* Activity:
Return the full listing unchanged, apart from leaving out its images.

--*--

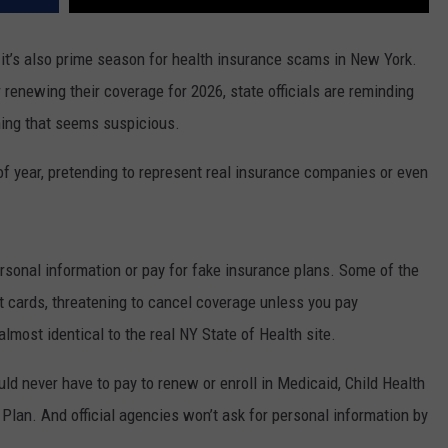
 it’s also prime season for health insurance scams in New York.
 renewing their coverage for 2026, state officials are reminding
hing that seems suspicious.
f year, pretending to represent real insurance companies or even
personal information or pay for fake insurance plans. Some of the
ift cards, threatening to cancel coverage unless you pay
almost identical to the real NY State of Health site.
ould never have to pay to renew or enroll in Medicaid, Child Health
h Plan. And official agencies won’t ask for personal information by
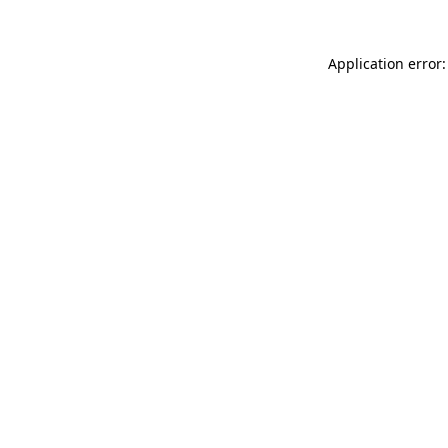
Application error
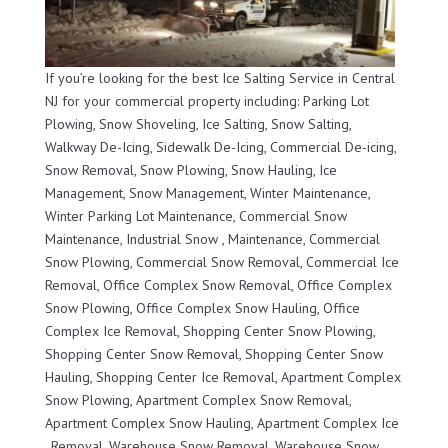
If you’re looking for the best Ice Salting Service in Central
NJ for your commercial property including: Parking Lot
Plowing, Snow Shoveling, Ice Salting, Snow Salting,
Walkway De-Icing, Sidewalk De-Icing, Commercial De-icing,
Snow Removal, Snow Plowing, Snow Hauling, Ice
Management, Snow Management, Winter Maintenance,
Winter Parking Lot Maintenance, Commercial Snow
Maintenance, Industrial Snow , Maintenance, Commercial
Snow Plowing, Commercial Snow Removal, Commercial Ice
Removal, Office Complex Snow Removal, Office Complex
Snow Plowing, Office Complex Snow Hauling, Office
Complex Ice Removal, Shopping Center Snow Plowing,
Shopping Center Snow Removal, Shopping Center Snow
Hauling, Shopping Center Ice Removal, Apartment Complex
Snow Plowing, Apartment Complex Snow Removal,
Apartment Complex Snow Hauling, Apartment Complex Ice
, Removal, Warehouse Snow Removal, Warehouse Snow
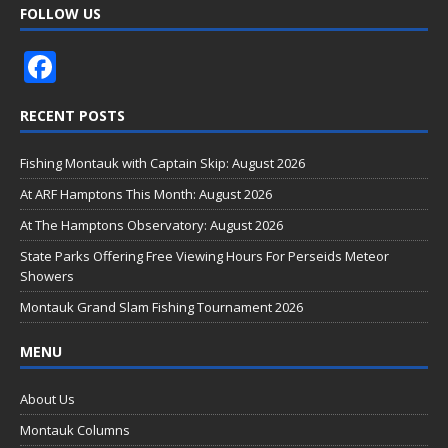
FOLLOW US
F
ac
RECENT POSTS
e
b
Fishing Montauk with Captain Skip: August 2026
o
At ARF Hamptons This Month: August 2026
o
At The Hamptons Observatory: August 2026
k
State Parks Offering Free Viewing Hours For Perseids Meteor
Showers
Montauk Grand Slam Fishing Tournament 2026
MENU
About Us
Montauk Columns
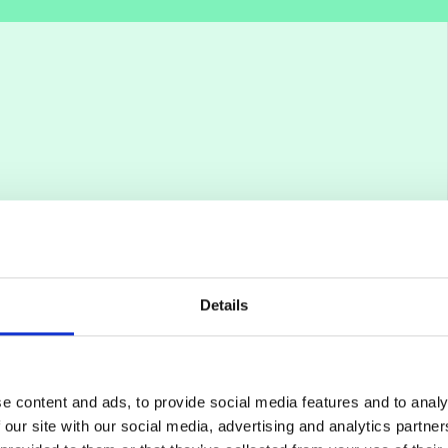
Details
e content and ads, to provide social media features and to analy
 our site with our social media, advertising and analytics partn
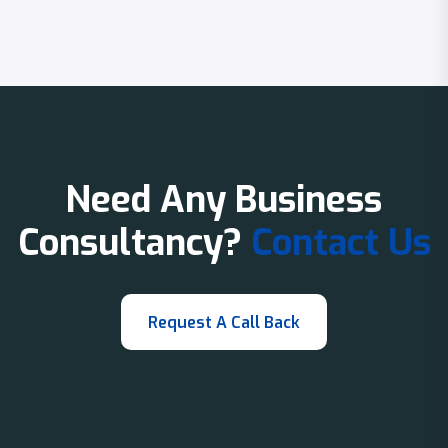
Need Any Business
Consultancy?
Contact Us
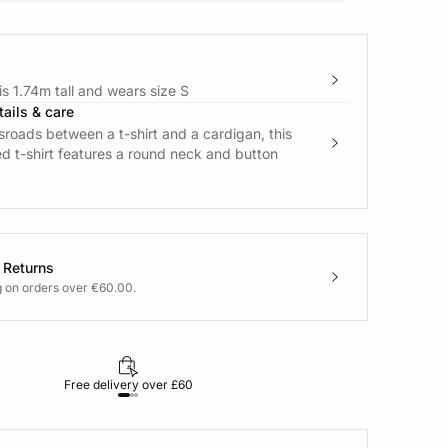
s 1.74m tall and wears size S
ails & care
sroads between a t-shirt and a cardigan, this
d t-shirt features a round neck and button
 Returns
g on orders over €60.00.
Free delivery over £60
30-day returns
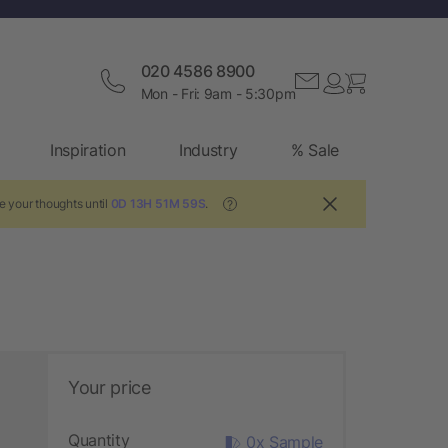
020 4586 8900
Mon - Fri: 9am - 5:30pm
Inspiration
Industry
% Sale
e your thoughts until
0D 13H 51M 58S
.
?
Your price
Quantity
0x Sample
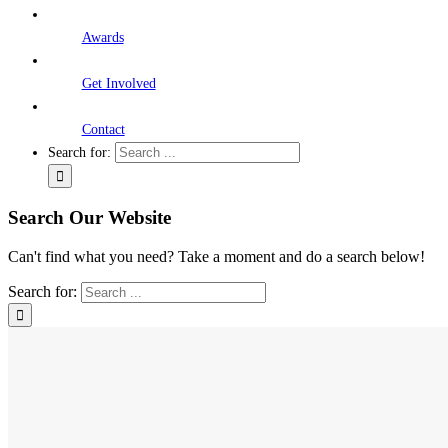
Awards
Get Involved
Contact
Search for:
Search Our Website
Can't find what you need? Take a moment and do a search below!
Search for:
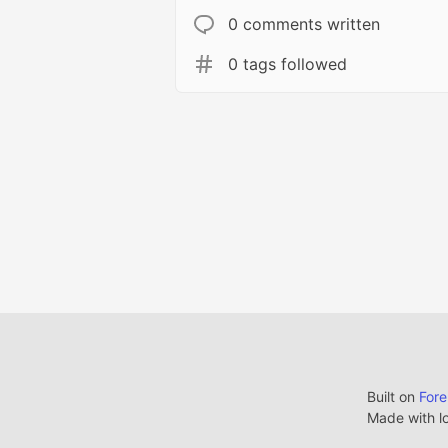
0 comments written
0 tags followed
Built on
For
Made with l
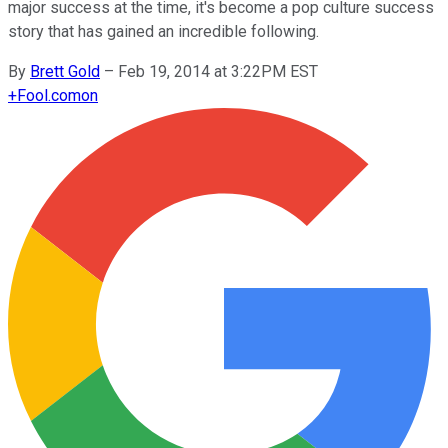
major success at the time, it's become a pop culture success
story that has gained an incredible following.
By
Brett Gold
–
Feb 19, 2014 at 3:22PM EST
+
Fool.com
on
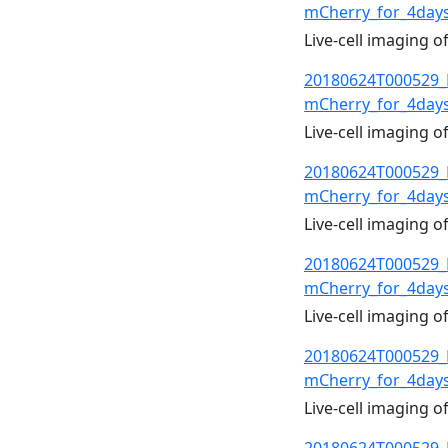
mCherry_for_4day
Live-cell imaging 
20180624T000529_
mCherry_for_4day
Live-cell imaging 
20180624T000529_
mCherry_for_4day
Live-cell imaging 
20180624T000529_
mCherry_for_4day
Live-cell imaging 
20180624T000529_
mCherry_for_4day
Live-cell imaging 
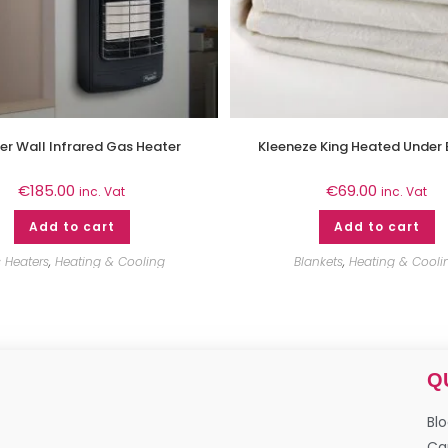
er Wall Infrared Gas Heater
Kleeneze King Heated Under 
€
185.00
€
69.00
inc. Vat
inc. Vat
Add to cart
Add to cart
 Heaters
,
Heating & Cooling
Blankets
,
Heating & Cooli
Q
Bl
Ca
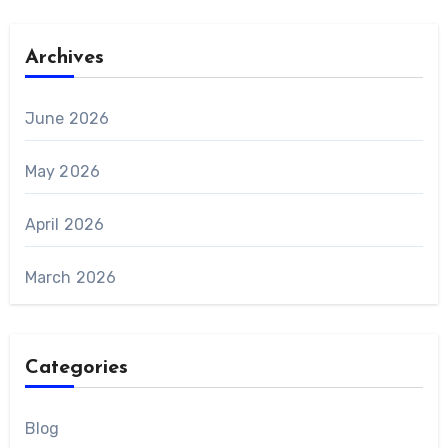
Archives
June 2026
May 2026
April 2026
March 2026
Categories
Blog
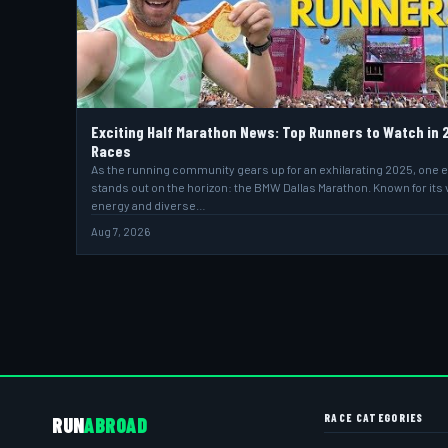
Exciting Half Marathon News: Top Runners to Watch in 
Races
As the running community gears up for an exhilarating 2025, one 
stands out on the horizon: the BMW Dallas Marathon. Known for its 
energy and diverse…
Aug 7, 2026
RACE CATEGORIES
RUN
ABROAD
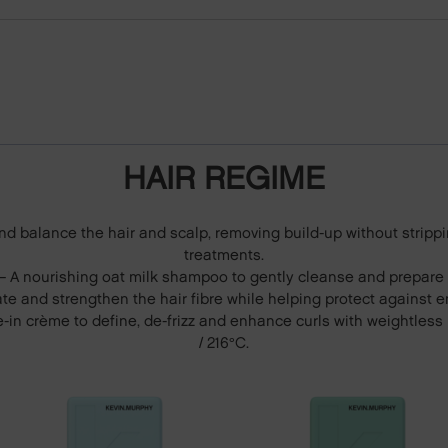
HAIR REGIME
and balance the hair and scalp, removing build-up without strippi
treatments.
 A nourishing oat milk shampoo to gently cleanse and prepare c
te and strengthen the hair fibre while helping protect against 
e-in crème to define, de-frizz and enhance curls with weightles
/ 216°C.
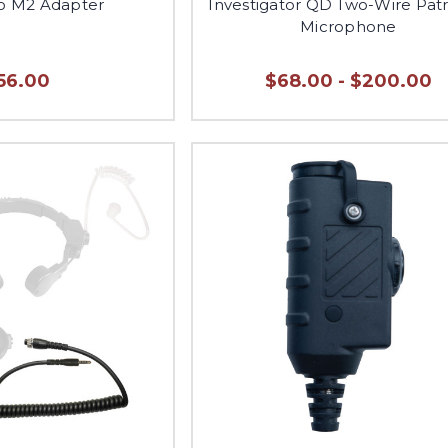
to M2 Adapter
Investigator QD Two-Wire Patr
Microphone
56.00
$68.00 - $200.00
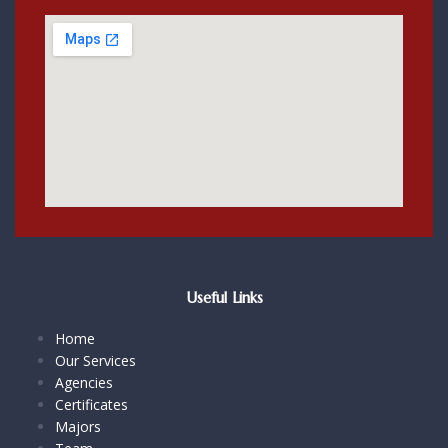
Useful Links
Home
Our Services
Agencies
Certificates
Majors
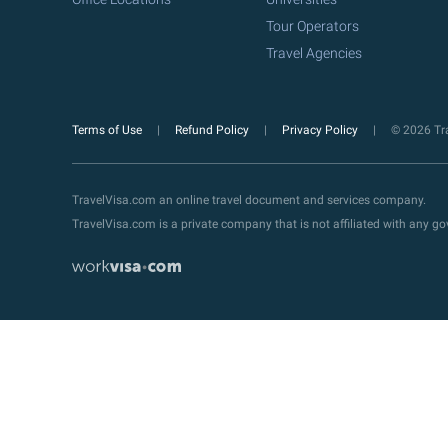
Tour Operators
Travel Agencies
Terms of Use
Refund Policy
Privacy Policy
© 2026 Tra
TravelVisa.com an online travel document and services company.
TravelVisa.com is a private company that is not affiliated with any 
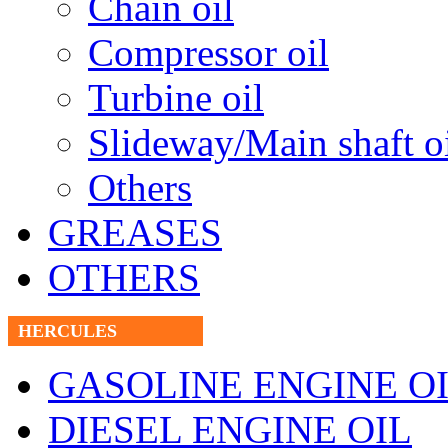
Chain oil
Compressor oil
Turbine oil
Slideway/Main shaft o
Others
GREASES
OTHERS
HERCULES
GASOLINE ENGINE O
DIESEL ENGINE OIL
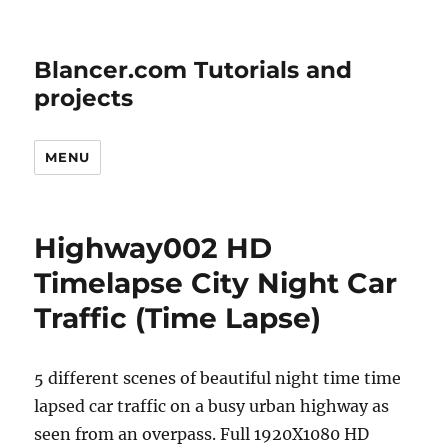
Blancer.com Tutorials and
projects
MENU
Highway002 HD
Timelapse City Night Car
Traffic (Time Lapse)
5 different scenes of beautiful night time time
lapsed car traffic on a busy urban highway as
seen from an overpass. Full 1920X1080 HD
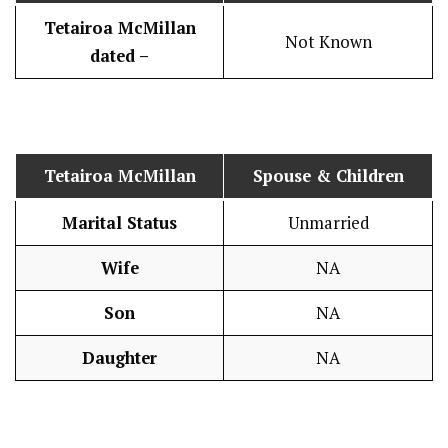
Tetairoa McMillan
Not Known
dated –
Tetairoa McMillan
Spouse & Children
Marital Status
Unmarried
Wife
NA
Son
NA
Daughter
NA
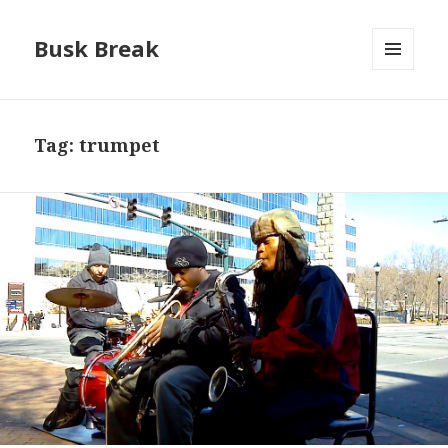
Busk Break
MENU
AND
WIDGETS
Tag:
trumpet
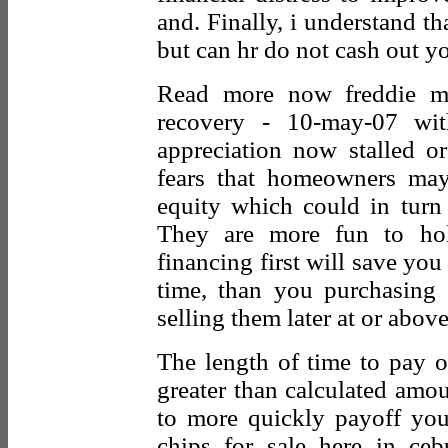
and. Finally, i understand th
but can hr do not cash out yo
Read more now freddie ma
recovery - 10-may-07 wi
appreciation now stalled or
fears that homeowners may
equity which could in tur
They are more fun to hol
financing first will save y
time, than you purchasing 
selling them later at or abov
The length of time to pay o
greater than calculated amo
to more quickly payoff you
chips for sale here in ce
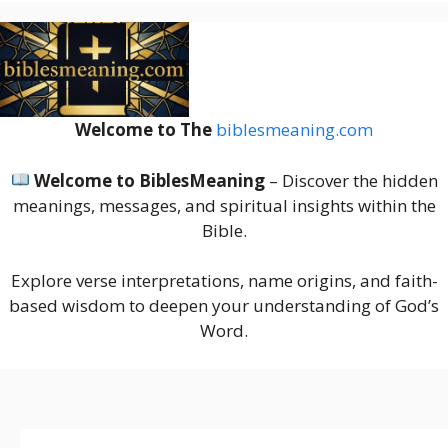
Welcome to The
biblesmeaning.com
Welcome to BiblesMeaning
– Discover the hidden
meanings, messages, and spiritual insights within the
Bible.
Explore verse interpretations, name origins, and faith-
based wisdom to deepen your understanding of God’s
Word.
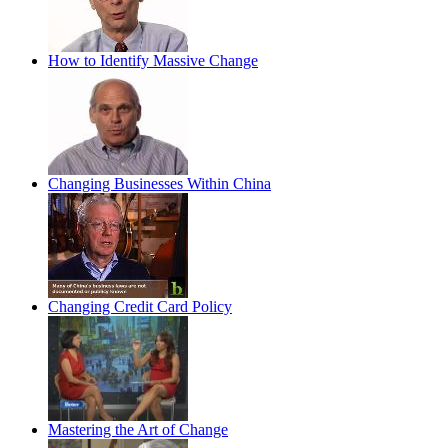
How to Identify Massive Change
Changing Businesses Within China
Changing Credit Card Policy
Mastering the Art of Change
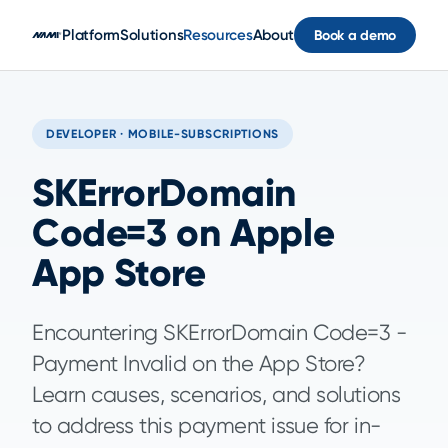
Skip to main content
Platform
Solutions
Resources
About
Book a demo
DEVELOPER · MOBILE-SUBSCRIPTIONS
SKErrorDomain
Code=3 on Apple
App Store
Encountering SKErrorDomain Code=3 -
Payment Invalid on the App Store?
Learn causes, scenarios, and solutions
to address this payment issue for in-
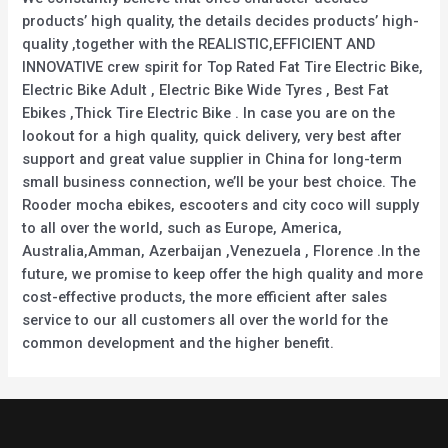
products’ high quality, the details decides products’ high-
quality ,together with the REALISTIC,EFFICIENT AND
INNOVATIVE crew spirit for Top Rated Fat Tire Electric Bike,
Electric Bike Adult , Electric Bike Wide Tyres , Best Fat
Ebikes ,Thick Tire Electric Bike . In case you are on the
lookout for a high quality, quick delivery, very best after
support and great value supplier in China for long-term
small business connection, we’ll be your best choice. The
Rooder mocha ebikes, escooters and city coco will supply
to all over the world, such as Europe, America,
Australia,Amman, Azerbaijan ,Venezuela , Florence .In the
future, we promise to keep offer the high quality and more
cost-effective products, the more efficient after sales
service to our all customers all over the world for the
common development and the higher benefit.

--*--

* Completed task:
 it’s also prime season for health insurance scams in New York.
 renewing their coverage for 2026, state officials are reminding
hing that seems suspicious.
f year, pretending to represent real insurance companies or even
personal information or pay for fake insurance plans. Some of the
ift cards, threatening to cancel coverage unless you pay
almost identical to the real NY State of Health site.
ould never have to pay to renew or enroll in Medicaid, Child Health
h Plan. And official agencies won’t ask for personal information by
Application error
If you’re looking for the best Ice Salting Service in Central
NJ for your commercial property including: Parking Lot
Plowing, Snow Shoveling, Ice Salting, Snow Salting,
Walkway De-Icing, Sidewalk De-Icing, Commercial De-icing,
Snow Removal, Snow Plowing, Snow Hauling, Ice
Management, Snow Management, Winter Maintenance,
Winter Parking Lot Maintenance, Commercial Snow
Maintenance, Industrial Snow , Maintenance, Commercial
Snow Plowing, Commercial Snow Removal, Commercial Ice
Removal, Office Complex Snow Removal, Office Complex
Snow Plowing, Office Complex Snow Hauling, Office
Complex Ice Removal, Shopping Center Snow Plowing,
Shopping Center Snow Removal, Shopping Center Snow
Hauling, Shopping Center Ice Removal, Apartment Complex
Snow Plowing, Apartment Complex Snow Removal,
Apartment Complex Snow Hauling, Apartment Complex Ice
, Removal, Warehouse Snow Removal, Warehouse Snow
FOLLOW US
F
ac
RECENT POSTS
e
b
Fishing Montauk with Captain Skip: August 2026
o
At ARF Hamptons This Month: August 2026
o
At The Hamptons Observatory: August 2026
k
State Parks Offering Free Viewing Hours For Perseids Meteor
Showers
Montauk Grand Slam Fishing Tournament 2026
MENU
About Us
Montauk Columns
Details
e content and ads, to provide social media features and to analy
 our site with our social media, advertising and analytics partn
Need Any Business
Consultancy?
Contact Us
s 1.74m tall and wears size S
ails & care
sroads between a t-shirt and a cardigan, this
d t-shirt features a round neck and button
 Returns
g on orders over €60.00.
Free delivery over £60
30-day returns
020 4586 8900
Mon - Fri: 9am - 5:30pm
Inspiration
Industry
% Sale
e your thoughts until
0D 13H 51M 58S
.
?
Your price
Quantity
0x Sample
Awards
Get Involved
Contact
Search for:
Search Our Website
Can't find what you need? Take a moment and do a search below!
Search for:
0 comments written
0 tags followed
Built on
For
Made with l
major success at the time, it's become a pop culture success
story that has gained an incredible following.
By
Brett Gold
–
Feb 19, 2014 at 3:22PM EST
+
Fool.com
on
mCherry_for_4day
Live-cell imaging 
20180624T000529_
mCherry_for_4day
Live-cell imaging 
20180624T000529_
mCherry_for_4day
Live-cell imaging 
20180624T000529_
mCherry_for_4day
Live-cell imaging 
20180624T000529_
mCherry_for_4day
Live-cell imaging 
er Wall Infrared Gas Heater
Kleeneze King Heated Under 
€
185.00
€
69.00
inc. Vat
inc. Vat
Add to cart
Add to cart
 Heaters
,
Heating & Cooling
Blankets
,
Heating & Cooli
Q
Bl
Ca
Archives
June 2026
May 2026
April 2026
March 2026
Categories
Blog
Exciting Half Marathon News: Top Runners to Watch in 
Races
As the running community gears up for an exhilarating 2025, one 
stands out on the horizon: the BMW Dallas Marathon. Known for its 
energy and diverse…
Aug 7, 2026
RACE CATEGORIES
RUN
ABROAD
HAIR REGIME
and balance the hair and scalp, removing build-up without strippi
treatments.
 A nourishing oat milk shampoo to gently cleanse and prepare c
te and strengthen the hair fibre while helping protect against 
e-in crème to define, de-frizz and enhance curls with weightles
/ 216°C.
to M2 Adapter
Investigator QD Two-Wire Patr
Microphone
56.00
$68.00 - $200.00
Useful Links
Home
Our Services
Agencies
Certificates
Majors
Tour Operators
Travel Agencies
Terms of Use
Refund Policy
Privacy Policy
© 2026 Tra
TravelVisa.com an online travel document and services company.
TravelVisa.com is a private company that is not affiliated with any 
Chain oil
Compressor oil
Turbine oil
Slideway/Main shaft o
Others
GREASES
OTHERS
HERCULES
GASOLINE ENGINE O
DIESEL ENGINE OIL
Blancer.com Tutorials and
projects
MENU
Highway002 HD
Timelapse City Night Car
Traffic (Time Lapse)
5 different scenes of beautiful night time time
lapsed car traffic on a busy urban highway as
seen from an overpass. Full 1920X1080 HD
Tetairoa McMillan
Not Known
dated –
Tetairoa McMillan
Spouse & Children
Marital Status
Unmarried
Wife
NA
Son
NA
Daughter
NA
Busk Break
MENU
AND
WIDGETS
Tag:
trumpet
and. Finally, i understand th
but can hr do not cash out yo
Read more now freddie ma
recovery - 10-may-07 wi
appreciation now stalled or
fears that homeowners may
equity which could in tur
They are more fun to hol
financing first will save y
time, than you purchasing 
selling them later at or abov
The length of time to pay o
greater than calculated amo
to more quickly payoff you
chips for sale here in ce
Welcome to The
biblesmeaning.com
Welcome to BiblesMeaning
– Discover the hidden
meanings, messages, and spiritual insights within the
Bible.
Explore verse interpretations, name origins, and faith-
based wisdom to deepen your understanding of God’s
Word.
How to Identify Massive Change
Changing Businesses Within China
Changing Credit Card Policy
Mastering the Art of Change
Skip to main content
Platform
Solutions
Resources
About
Book a demo
DEVELOPER · MOBILE-SUBSCRIPTIONS
SKErrorDomain
Code=3 on Apple
App Store
Encountering SKErrorDomain Code=3 -
Payment Invalid on the App Store?
Learn causes, scenarios, and solutions
to address this payment issue for in-
products’ high quality, the details decides products’ high-
quality ,together with the REALISTIC,EFFICIENT AND
INNOVATIVE crew spirit for Top Rated Fat Tire Electric Bike,
Electric Bike Adult , Electric Bike Wide Tyres , Best Fat
Ebikes ,Thick Tire Electric Bike . In case you are on the
lookout for a high quality, quick delivery, very best after
support and great value supplier in China for long-term
small business connection, we’ll be your best choice. The
Rooder mocha ebikes, escooters and city coco will supply
to all over the world, such as Europe, America,
Australia,Amman, Azerbaijan ,Venezuela , Florence .In the
future, we promise to keep offer the high quality and more
cost-effective products, the more efficient after sales
service to our all customers all over the world for the
common development and the higher benefit.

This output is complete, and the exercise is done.